Look for the string "Swiss" in the data below, and copy each line that holds it.

Transcribed page contents
============================================================
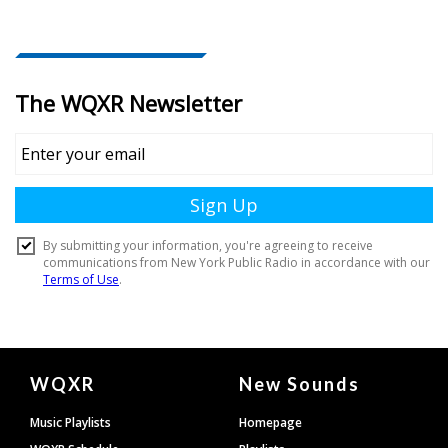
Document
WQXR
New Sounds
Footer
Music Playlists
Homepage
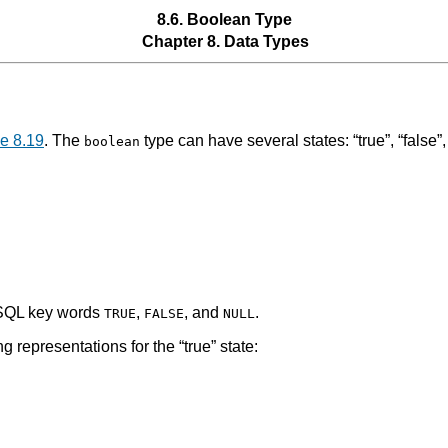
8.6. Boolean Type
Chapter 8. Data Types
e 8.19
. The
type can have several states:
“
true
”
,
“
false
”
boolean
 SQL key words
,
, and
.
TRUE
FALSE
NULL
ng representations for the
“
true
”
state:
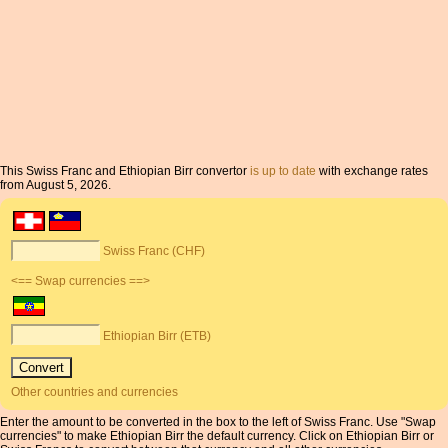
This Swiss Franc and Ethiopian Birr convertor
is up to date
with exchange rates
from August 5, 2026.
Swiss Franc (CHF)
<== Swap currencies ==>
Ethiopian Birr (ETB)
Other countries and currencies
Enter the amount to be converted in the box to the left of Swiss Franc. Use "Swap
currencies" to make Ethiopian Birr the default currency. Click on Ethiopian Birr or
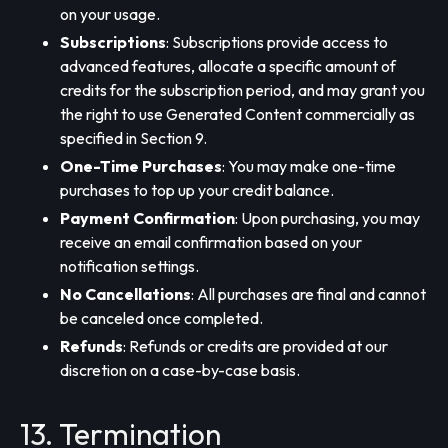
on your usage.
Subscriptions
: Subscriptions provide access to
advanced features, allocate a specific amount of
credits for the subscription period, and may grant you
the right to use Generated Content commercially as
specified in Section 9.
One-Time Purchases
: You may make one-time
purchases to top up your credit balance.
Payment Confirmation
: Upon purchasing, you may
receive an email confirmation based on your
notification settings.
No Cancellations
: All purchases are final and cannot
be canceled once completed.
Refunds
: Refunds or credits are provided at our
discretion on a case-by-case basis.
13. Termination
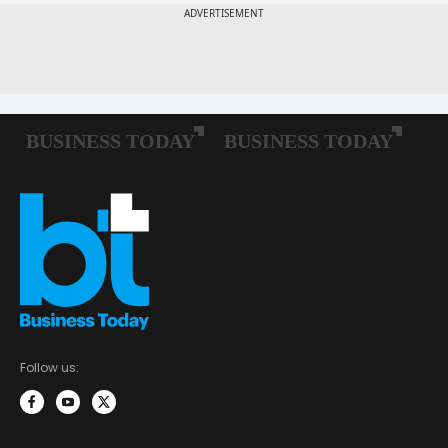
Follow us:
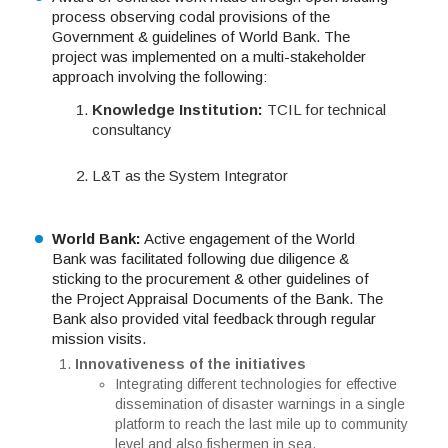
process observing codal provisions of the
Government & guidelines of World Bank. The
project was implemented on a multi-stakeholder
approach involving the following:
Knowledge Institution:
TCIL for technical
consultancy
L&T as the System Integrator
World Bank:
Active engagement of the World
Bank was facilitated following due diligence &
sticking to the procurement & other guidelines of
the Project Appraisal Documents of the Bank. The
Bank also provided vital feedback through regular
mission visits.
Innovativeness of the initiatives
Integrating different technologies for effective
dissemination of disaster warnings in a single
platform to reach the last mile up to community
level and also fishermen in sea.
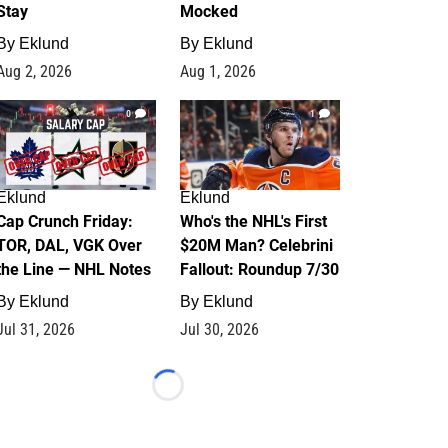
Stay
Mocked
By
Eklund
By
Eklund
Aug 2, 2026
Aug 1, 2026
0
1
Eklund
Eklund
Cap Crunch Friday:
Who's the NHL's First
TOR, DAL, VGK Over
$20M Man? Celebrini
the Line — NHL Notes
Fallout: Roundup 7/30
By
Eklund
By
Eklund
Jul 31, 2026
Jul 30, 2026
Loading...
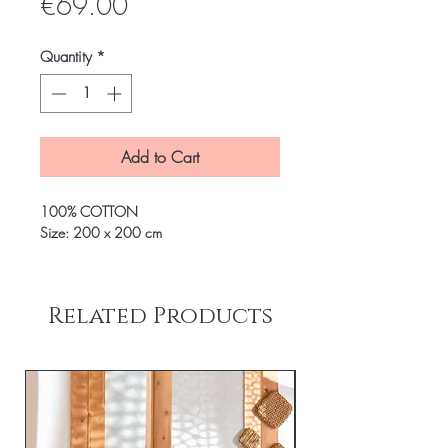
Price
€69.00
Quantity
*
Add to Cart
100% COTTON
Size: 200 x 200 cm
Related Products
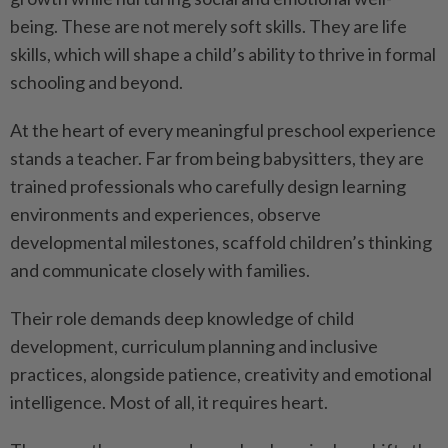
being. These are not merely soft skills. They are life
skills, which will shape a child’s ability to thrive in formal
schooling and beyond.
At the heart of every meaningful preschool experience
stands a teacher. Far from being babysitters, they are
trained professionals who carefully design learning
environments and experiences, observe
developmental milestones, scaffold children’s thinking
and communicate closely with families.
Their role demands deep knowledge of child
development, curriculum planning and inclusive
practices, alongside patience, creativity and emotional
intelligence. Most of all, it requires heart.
============================================================
= Written solution =
This Swiss Franc and Ethiopian Birr convertor
Swiss Franc (CHF)
Enter the amount to be converted in the box to the left of Swiss Franc. Use "Swap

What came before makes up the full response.